Your task
The full set of entries, reproduced exactly, is the expected answer.

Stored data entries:
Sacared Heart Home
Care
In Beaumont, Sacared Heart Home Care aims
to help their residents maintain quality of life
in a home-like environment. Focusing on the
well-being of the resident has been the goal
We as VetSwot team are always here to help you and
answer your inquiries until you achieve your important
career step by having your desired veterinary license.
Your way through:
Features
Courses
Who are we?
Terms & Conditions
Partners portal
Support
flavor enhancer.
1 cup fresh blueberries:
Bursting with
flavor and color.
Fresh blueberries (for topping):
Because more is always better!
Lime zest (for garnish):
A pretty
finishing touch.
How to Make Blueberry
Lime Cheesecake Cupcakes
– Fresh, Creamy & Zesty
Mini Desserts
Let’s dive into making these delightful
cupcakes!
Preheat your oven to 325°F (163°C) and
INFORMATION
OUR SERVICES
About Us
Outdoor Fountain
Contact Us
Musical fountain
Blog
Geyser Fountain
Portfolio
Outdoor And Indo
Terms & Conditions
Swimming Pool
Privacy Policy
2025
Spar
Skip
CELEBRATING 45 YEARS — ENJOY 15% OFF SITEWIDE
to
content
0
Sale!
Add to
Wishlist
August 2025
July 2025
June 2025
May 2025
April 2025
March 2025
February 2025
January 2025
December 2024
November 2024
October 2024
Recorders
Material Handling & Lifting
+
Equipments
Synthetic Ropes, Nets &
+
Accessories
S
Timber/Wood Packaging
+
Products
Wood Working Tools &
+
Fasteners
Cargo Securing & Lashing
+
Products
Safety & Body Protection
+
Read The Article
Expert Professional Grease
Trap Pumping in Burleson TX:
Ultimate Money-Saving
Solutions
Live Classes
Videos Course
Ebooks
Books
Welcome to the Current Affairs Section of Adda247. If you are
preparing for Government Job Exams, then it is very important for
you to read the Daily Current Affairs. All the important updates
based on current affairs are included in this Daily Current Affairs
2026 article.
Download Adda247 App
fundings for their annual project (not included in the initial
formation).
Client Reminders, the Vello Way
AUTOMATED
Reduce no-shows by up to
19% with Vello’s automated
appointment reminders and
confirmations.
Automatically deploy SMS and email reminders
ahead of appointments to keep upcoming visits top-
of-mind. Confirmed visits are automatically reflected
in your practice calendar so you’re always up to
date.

Answer to the problem
Sacared Heart Home
Care
In Beaumont, Sacared Heart Home Care aims
to help their residents maintain quality of life
in a home-like environment. Focusing on the
well-being of the resident has been the goal
We as VetSwot team are always here to help you and
answer your inquiries until you achieve your important
career step by having your desired veterinary license.
Your way through:
Features
Courses
Who are we?
Terms & Conditions
Partners portal
Support
flavor enhancer.
1 cup fresh blueberries:
Bursting with
flavor and color.
Fresh blueberries (for topping):
Because more is always better!
Lime zest (for garnish):
A pretty
finishing touch.
How to Make Blueberry
Lime Cheesecake Cupcakes
– Fresh, Creamy & Zesty
Mini Desserts
Let’s dive into making these delightful
cupcakes!
Preheat your oven to 325°F (163°C) and
INFORMATION
OUR SERVICES
About Us
Outdoor Fountain
Contact Us
Musical fountain
Blog
Geyser Fountain
Portfolio
Outdoor And Indo
Terms & Conditions
Swimming Pool
Privacy Policy
2025
Spar
Skip
CELEBRATING 45 YEARS — ENJOY 15% OFF SITEWIDE
to
content
0
Sale!
Add to
Wishlist
August 2025
July 2025
June 2025
May 2025
April 2025
March 2025
February 2025
January 2025
December 2024
November 2024
October 2024
Recorders
Material Handling & Lifting
+
Equipments
Synthetic Ropes, Nets &
+
Accessories
S
Timber/Wood Packaging
+
Products
Wood Working Tools &
+
Fasteners
Cargo Securing & Lashing
+
Products
Safety & Body Protection
+
Read The Article
Expert Professional Grease
Trap Pumping in Burleson TX:
Ultimate Money-Saving
Solutions
Live Classes
Videos Course
Ebooks
Books
Welcome to the Current Affairs Section of Adda247. If you are
preparing for Government Job Exams, then it is very important for
you to read the Daily Current Affairs. All the important updates
based on current affairs are included in this Daily Current Affairs
2026 article.
Download Adda247 App
fundings for their annual project (not included in the initial
formation).
Client Reminders, the Vello Way
AUTOMATED
Reduce no-shows by up to
19% with Vello’s automated
appointment reminders and
confirmations.
Automatically deploy SMS and email reminders
ahead of appointments to keep upcoming visits top-
of-mind. Confirmed visits are automatically reflected
in your practice calendar so you’re always up to
date.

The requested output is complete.